Combine eggs, flour, dry milk, yeast, cinnamon, sugar, salt, butter, vanilla and water in a large bowl using an electric mixer fitted with a paddle (basic attachment) until just moistened. Cover with a towel and let the dough rest for 20 minutes, this will make the dough easier to knead. Put the dough hook on the mixer and knead for about 7 minutes (if you prefer, you can do all this by hand), until dough is smooth and soft. The dough will still be very sticky. Transfer to large bowl, cover with plastic wrap and let rise until doubled, 1 - 1 1/2 hours.

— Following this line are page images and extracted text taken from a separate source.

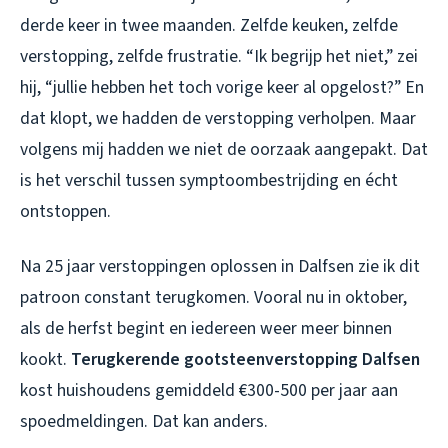
derde keer in twee maanden. Zelfde keuken, zelfde
verstopping, zelfde frustratie. “Ik begrijp het niet,” zei
hij, “jullie hebben het toch vorige keer al opgelost?” En
dat klopt, we hadden de verstopping verholpen. Maar
volgens mij hadden we niet de oorzaak aangepakt. Dat
is het verschil tussen symptoombestrijding en écht
ontstoppen.
Na 25 jaar verstoppingen oplossen in Dalfsen zie ik dit
patroon constant terugkomen. Vooral nu in oktober,
als de herfst begint en iedereen weer meer binnen
kookt.
Terugkerende gootsteenverstopping Dalfsen
kost huishoudens gemiddeld €300-500 per jaar aan
spoedmeldingen. Dat kan anders.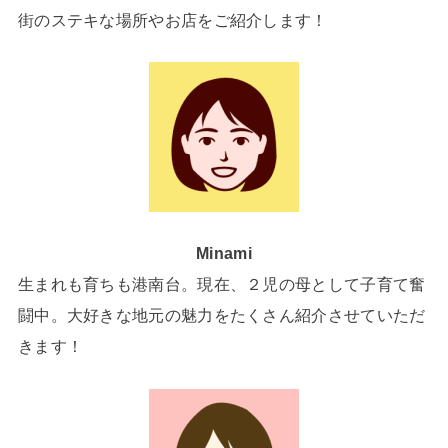
街のステキな場所やお店をご紹介します！
Minami
生まれも育ちも港南台。現在、２児の母として子育て奮
闘中。大好きな地元の魅力をたくさん紹介させていただ
きます！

Turn the dough onto a lightly greased work surface (some surfaces are fine without grease--I didn't need to anything to my counters and it was fine). Divide the dough into two equal pieces, cover with a towel and let rest. While dough rests, combine the sugar, cinnamon, cocoa, and espresso powder in small bowl. Stir in the melted butter. The mixture will look very oily and rather stiff. Shape each half of the dough into 9 x 18" rectangle (the 18" is approximate, it doesn't need to be exact). Smear each piece of dough with half of the cocoa/butter mixture, coming within an inch of the edge. Sprinkle each half with 1/2 c pecans and 1/2 c chocolate chips. Starting at the short end, roll up the dough gently into a log. Seal the bottom seams and tuck the ends under. Place each log in a greased 9 x 5" loaf pan. Tent with plastic wrap and let rise until they've crowned an inch over the rim of the pan, 2 - 2 1/2 hours.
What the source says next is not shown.